**What you have to do:**
One exact copy of the listing is needed. It should contain no pictures.

**Records to use:**
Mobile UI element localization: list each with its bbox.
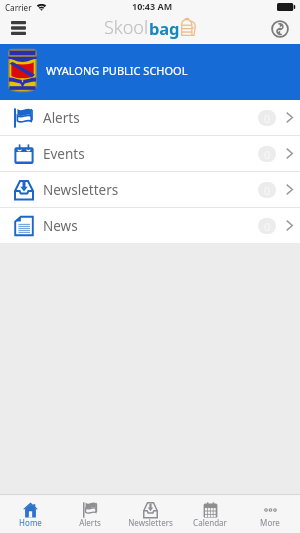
button[interactable]: Alerts	[60, 495, 120, 533]
staticText: Alerts	[79, 517, 101, 528]
button[interactable]: Alerts	[0, 100, 300, 135]
button[interactable]: Calendar	[180, 495, 240, 533]
staticText: Calendar	[193, 517, 227, 528]
staticText: 0	[264, 219, 271, 234]
staticText: bag	[149, 17, 180, 39]
button[interactable]: More	[240, 495, 300, 533]
staticText: 0	[264, 183, 271, 198]
button[interactable]: Newsletters	[0, 172, 300, 207]
staticText: Skool	[104, 15, 149, 40]
staticText: Carrier	[5, 2, 32, 13]
button[interactable]: Newsletters	[120, 495, 180, 533]
staticText: More	[260, 517, 280, 528]
staticText: Events	[43, 145, 85, 163]
staticText: Alerts	[43, 109, 80, 127]
staticText: Home	[19, 517, 42, 528]
staticText: WYALONG PUBLIC SCHOOL	[46, 63, 188, 78]
button[interactable]: Menu	[0, 13, 37, 43]
staticText: News	[43, 217, 78, 235]
button[interactable]: Events	[0, 136, 300, 171]
button[interactable]: WYALONG PUBLIC SCHOOL	[0, 44, 300, 100]
staticText: 0	[264, 111, 271, 126]
button[interactable]: Refresh	[265, 14, 295, 44]
button[interactable]: Home	[0, 495, 60, 533]
button[interactable]: News	[0, 208, 300, 243]
staticText: 0	[264, 147, 271, 162]
staticText: 10:43 AM	[132, 0, 173, 12]
staticText: Newsletters	[128, 517, 173, 528]
staticText: Newsletters	[43, 181, 119, 199]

**Result:**
Mobile UI element localization: list each with its bbox.
button[interactable]: Alerts	[60, 495, 120, 533]
staticText: Alerts	[79, 517, 101, 528]
button[interactable]: Alerts	[0, 100, 300, 135]
button[interactable]: Calendar	[180, 495, 240, 533]
staticText: Calendar	[193, 517, 227, 528]
staticText: 0	[264, 219, 271, 234]
staticText: bag	[149, 17, 180, 39]
button[interactable]: More	[240, 495, 300, 533]
staticText: 0	[264, 183, 271, 198]
button[interactable]: Newsletters	[0, 172, 300, 207]
staticText: Skool	[104, 15, 149, 40]
staticText: Carrier	[5, 2, 32, 13]
button[interactable]: Newsletters	[120, 495, 180, 533]
staticText: More	[260, 517, 280, 528]
staticText: Events	[43, 145, 85, 163]
staticText: Alerts	[43, 109, 80, 127]
staticText: Home	[19, 517, 42, 528]
staticText: WYALONG PUBLIC SCHOOL	[46, 63, 188, 78]
button[interactable]: Menu	[0, 13, 37, 43]
staticText: News	[43, 217, 78, 235]
button[interactable]: Events	[0, 136, 300, 171]
button[interactable]: WYALONG PUBLIC SCHOOL	[0, 44, 300, 100]
staticText: 0	[264, 111, 271, 126]
button[interactable]: Refresh	[265, 14, 295, 44]
button[interactable]: Home	[0, 495, 60, 533]
button[interactable]: News	[0, 208, 300, 243]
staticText: 0	[264, 147, 271, 162]
staticText: 10:43 AM	[132, 0, 173, 12]
staticText: Newsletters	[128, 517, 173, 528]
staticText: Newsletters	[43, 181, 119, 199]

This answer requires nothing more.